President Releases 2021 Budget Proposal

President Trump has proposed a record $4.8 trillion budget for the 2021 fiscal year. The document provides a window into the White House’s policy priorities, although Congress ultimately holds the “power of the purse,” and in fact, the Senate Budget Committee chair, Republican Mike Enzi of Wyoming, has already indicated that he won’t hold a hearing on the Trump budget. 

The president’s plan includes about $2 trillion in cuts to safety-net programs and student loan initiatives. Those reductions encompass new work requirements for Medicaid, federal housing assistance and food stamp recipients, which are estimated to cut nearly $300 billion in spending from the programs.

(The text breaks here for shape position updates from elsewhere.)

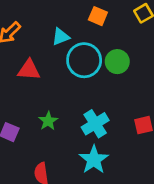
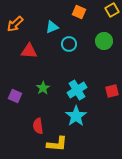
cyan circle: (84, 60) -> (69, 44), size x0.6
green circle: (117, 62) -> (104, 41), moved

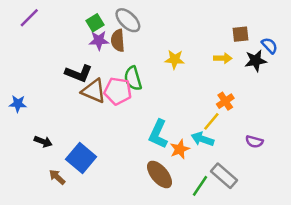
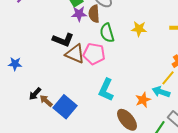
green semicircle: (133, 78) -> (107, 33), moved
cyan L-shape: (158, 134) -> (106, 90), moved
black arrow: (43, 142) -> (35, 94), turned 112
brown arrow: (57, 177) -> (46, 101), moved

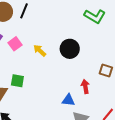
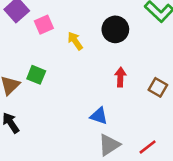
black circle: (70, 49) -> (115, 29), moved
red arrow: (85, 86) -> (120, 77), moved

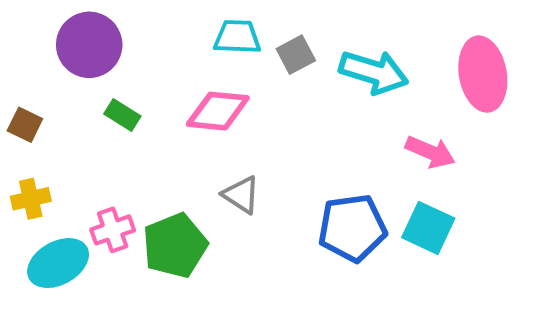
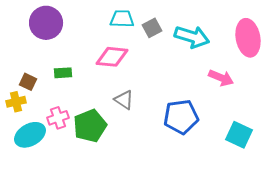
green rectangle: (122, 115) -> (63, 73), moved, turned -36
brown square: (25, 125) -> (28, 82), moved
cyan square: (428, 228) -> (239, 135), moved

The budget would also cut spending on federal disability insurance benefits by $70 billion and on student loan programs by $170 billion. 

Medicaid

The Budget reduces Medicaid spending by approximately $920 billion over 10 years. Budget documents highlight the Trump Administration’s efforts to increase state flexibility and “reset and restore” the federal-state relationship, citing as an example new strategies for more efficient approval of State Plan Amendments and waivers under Sections 1115 and 1915. The materials also say that “CMS [Centers for Medicare and Medicaid Services] is offering states unprecedented flexibility to design health programs that meet their residents’ specific needs. By fostering state innovation and pairing it with enhanced accountability and program integrity measures, we are now on a path to ensuring program sustainability while improving health outcomes for beneficiaries.”

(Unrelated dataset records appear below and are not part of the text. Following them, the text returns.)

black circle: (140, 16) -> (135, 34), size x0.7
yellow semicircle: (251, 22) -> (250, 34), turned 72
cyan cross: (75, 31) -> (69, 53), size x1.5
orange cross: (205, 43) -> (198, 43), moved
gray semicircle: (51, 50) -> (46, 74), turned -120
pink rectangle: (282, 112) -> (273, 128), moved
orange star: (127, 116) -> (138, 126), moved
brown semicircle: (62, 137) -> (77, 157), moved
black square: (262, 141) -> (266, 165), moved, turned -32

Money Follows the Person. The Budget gives states the option to establish an MFP program under the state plan with a time-limited enhanced federal match for those activities. States that spent less than 50 percent of their long-term service and supports funding on home and community-based services in the prior year would receive an enhanced match for the first five years they provide MFP services. Although no further specifics are available in the budget documents, the Administration suggests that this program would save $91 million over 10 years.

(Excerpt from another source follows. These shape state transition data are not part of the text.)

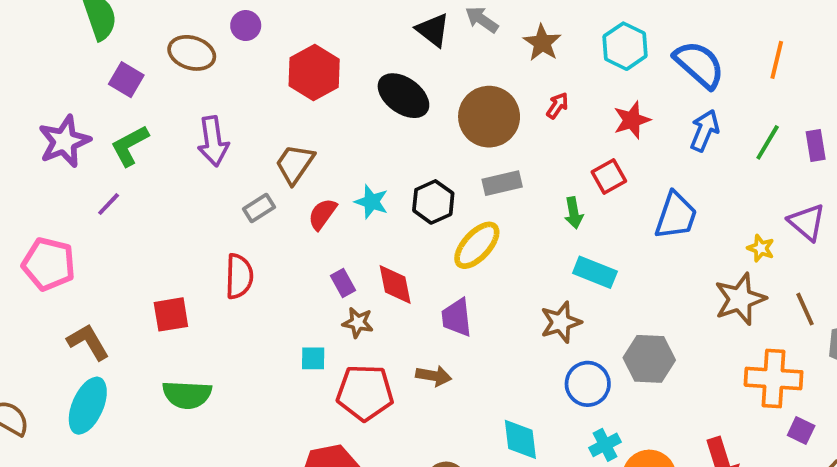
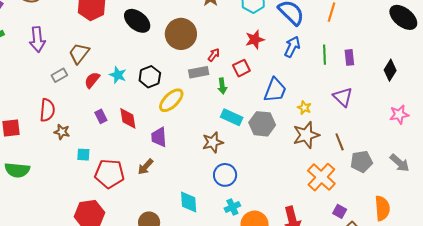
red arrow: (557, 106) -> (214, 55), moved
green line: (768, 142) -> (325, 55), turned -36
gray rectangle: (502, 183) -> (199, 72), moved
yellow star: (761, 248) -> (304, 108), moved
brown star: (358, 323) -> (62, 132), moved
gray hexagon: (649, 359) -> (262, 124), moved
brown arrow: (434, 376) -> (145, 167), turned 120
orange cross: (774, 378) -> (321, 177), turned 36
purple square: (801, 430) -> (340, 211), moved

Program integrity. The Budget proposes to save approximately $31.4 billion over 10 years for Medicare and Medicaid through proposed program integrity reform, including “build[ing] on CMS’s June 2018 Medicaid Program Integrity Strategy by giving CMS and states the tools needed to reduce improper payments and protect taxpayer dollars.” The Budget requests $813 million in discretionary Healthcare Fraud and Abuse Control (HCFAC) funding, $27 million above the FY 2020 level. Of the $813 million, CMS receives $628 million, the Department of Justice (DOJ) receives $83 million, and the HHS Office of Inspector General (HHS OIG) receives $102 million.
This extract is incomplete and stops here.